◆ Work required ◆
Output the records below in full, word for word; pictures do not belong in it.
Start of Data in this exercise
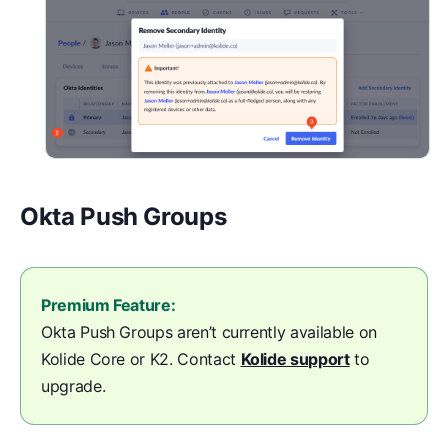
Okta Push Groups
Premium Feature:
Okta Push Groups aren’t currently available on
Kolide Core or K2. Contact
Kolide support
to
upgrade.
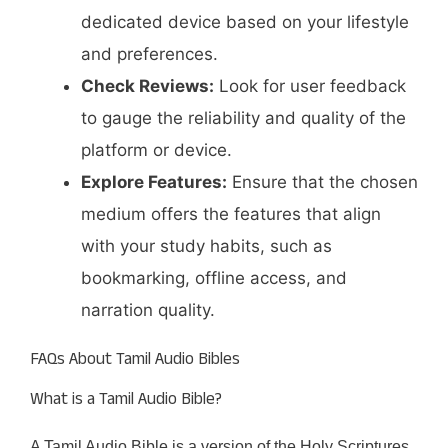
dedicated device based on your lifestyle
and preferences.​
Check Reviews:
Look for user feedback
to gauge the reliability and quality of the
platform or device.​
Explore Features:
Ensure that the chosen
medium offers the features that align
with your study habits, such as
bookmarking, offline access, and
narration quality.​
FAQs About Tamil Audio Bibles
What is a Tamil Audio Bible?
A Tamil Audio Bible is a version of the Holy Scriptures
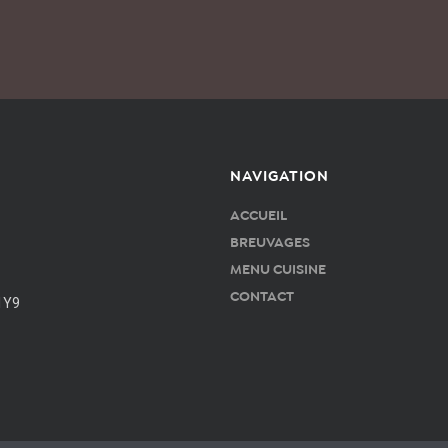
NAVIGATION
ACCUEIL
BREUVAGES
MENU CUISINE
CONTACT
1Y9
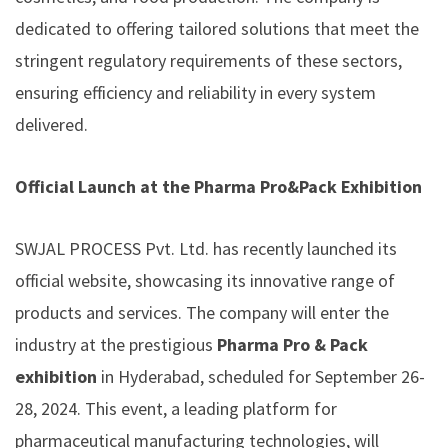
dedicated to offering tailored solutions that meet the
stringent regulatory requirements of these sectors,
ensuring efficiency and reliability in every system
delivered.
Official Launch at the Pharma Pro&Pack Exhibition
SWJAL PROCESS Pvt. Ltd. has recently launched its
official website, showcasing its innovative range of
products and services. The company will enter the
industry at the prestigious
Pharma Pro & Pack
exhibition
in Hyderabad, scheduled for September 26-
28, 2024. This event, a leading platform for
pharmaceutical manufacturing technologies, will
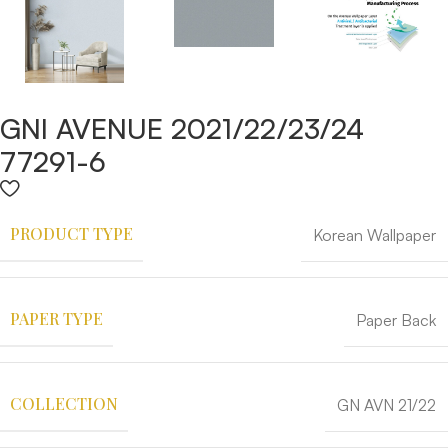
GNI AVENUE 2021/22/23/24
77291-6
PRODUCT TYPE
Korean Wallpaper
PAPER TYPE
Paper Back
COLLECTION
GN AVN 21/22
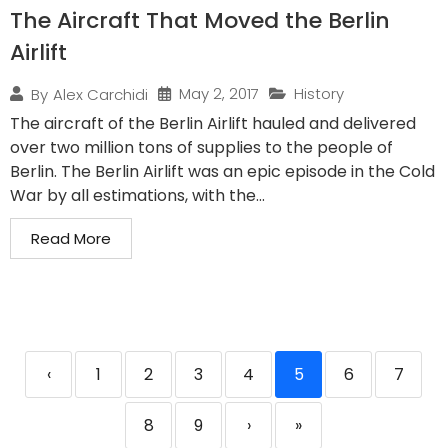
The Aircraft That Moved the Berlin
Airlift
May 2, 2017
History
By
Alex Carchidi
The aircraft of the Berlin Airlift hauled and delivered
over two million tons of supplies to the people of
Berlin. The Berlin Airlift was an epic episode in the Cold
War by all estimations, with the...
Read More
‹
1
2
3
4
5
6
7
8
9
›
»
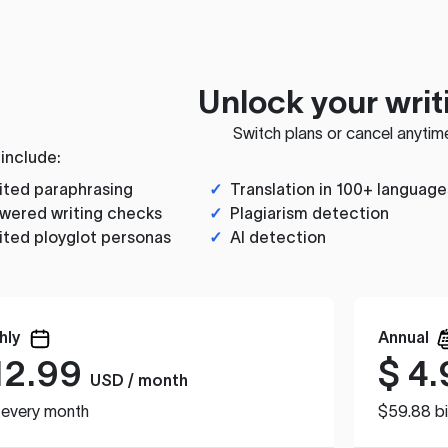
Unlock your writ
Switch plans or cancel anytim
 include:
ited paraphrasing
✓
Translation in 100+ language
wered writing checks
✓
Plagiarism detection
ited ployglot personas
✓
AI detection
hly
Annual
12.99
$
4.
USD / month
d every month
$59.88 bi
End of Data in this exercise
◆ Exercise answer ◆
Okta Push Groups
Premium Feature:
Okta Push Groups aren’t currently available on
Kolide Core or K2. Contact
Kolide support
to
upgrade.
dedicated device based on your lifestyle
and preferences.​
Check Reviews:
Look for user feedback
to gauge the reliability and quality of the
platform or device.​
Explore Features:
Ensure that the chosen
medium offers the features that align
with your study habits, such as
bookmarking, offline access, and
narration quality.​
FAQs About Tamil Audio Bibles
What is a Tamil Audio Bible?
A Tamil Audio Bible is a version of the Holy Scriptures
NAVIGATION
ACCUEIL
BREUVAGES
MENU CUISINE
CONTACT
1Y9
dedicated to offering tailored solutions that meet the
stringent regulatory requirements of these sectors,
ensuring efficiency and reliability in every system
delivered.
Official Launch at the Pharma Pro&Pack Exhibition
SWJAL PROCESS Pvt. Ltd. has recently launched its
official website, showcasing its innovative range of
products and services. The company will enter the
industry at the prestigious
Pharma Pro & Pack
exhibition
in Hyderabad, scheduled for September 26-
28, 2024. This event, a leading platform for
pharmaceutical manufacturing technologies, will
GNI AVENUE 2021/22/23/24
77291-6
PRODUCT TYPE
Korean Wallpaper
PAPER TYPE
Paper Back
COLLECTION
GN AVN 21/22
The Aircraft That Moved the Berlin
Airlift
May 2, 2017
History
By
Alex Carchidi
The aircraft of the Berlin Airlift hauled and delivered
over two million tons of supplies to the people of
Berlin. The Berlin Airlift was an epic episode in the Cold
War by all estimations, with the...
Read More
‹
1
2
3
4
5
6
7
8
9
›
»
Unlock your writ
Switch plans or cancel anytim
 include:
ited paraphrasing
✓
Translation in 100+ language
wered writing checks
✓
Plagiarism detection
ited ployglot personas
✓
AI detection
hly
Annual
12.99
$
4.
USD / month
d every month
$59.88 bi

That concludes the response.